## [Aim of the task]
Check the listing below for lines that hold "terme". How many are there? Please give only the number.

## [Provided records]
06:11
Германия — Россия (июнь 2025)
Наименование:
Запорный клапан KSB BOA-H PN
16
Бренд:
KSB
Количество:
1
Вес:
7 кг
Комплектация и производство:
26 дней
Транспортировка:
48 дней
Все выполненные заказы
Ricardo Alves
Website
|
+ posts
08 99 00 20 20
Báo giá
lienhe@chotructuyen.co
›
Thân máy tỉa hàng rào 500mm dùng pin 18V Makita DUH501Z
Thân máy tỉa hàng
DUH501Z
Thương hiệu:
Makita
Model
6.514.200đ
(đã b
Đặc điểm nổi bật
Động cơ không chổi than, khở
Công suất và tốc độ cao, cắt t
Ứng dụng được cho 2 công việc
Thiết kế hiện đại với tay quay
--
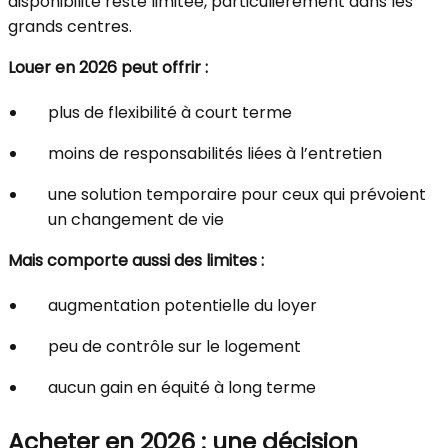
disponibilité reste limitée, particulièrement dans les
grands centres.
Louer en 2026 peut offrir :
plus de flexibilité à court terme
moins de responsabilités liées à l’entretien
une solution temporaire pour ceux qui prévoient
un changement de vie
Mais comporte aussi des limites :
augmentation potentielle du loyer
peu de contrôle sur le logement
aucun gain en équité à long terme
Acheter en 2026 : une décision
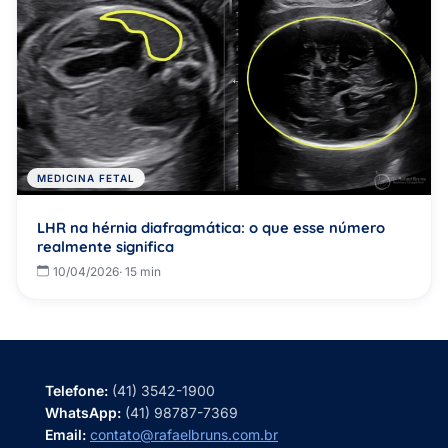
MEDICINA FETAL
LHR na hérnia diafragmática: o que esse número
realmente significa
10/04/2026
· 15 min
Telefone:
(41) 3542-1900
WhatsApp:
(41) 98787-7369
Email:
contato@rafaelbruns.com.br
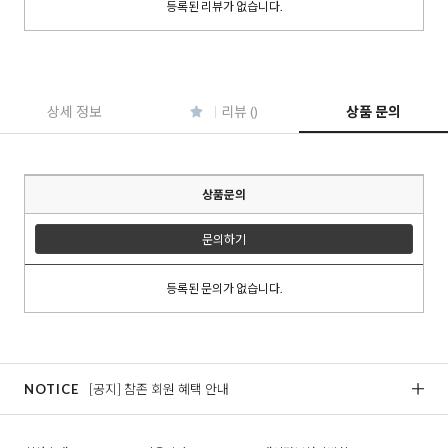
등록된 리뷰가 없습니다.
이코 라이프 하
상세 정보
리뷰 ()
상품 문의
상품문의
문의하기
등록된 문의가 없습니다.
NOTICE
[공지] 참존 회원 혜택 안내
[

## [Response for this exercise]
2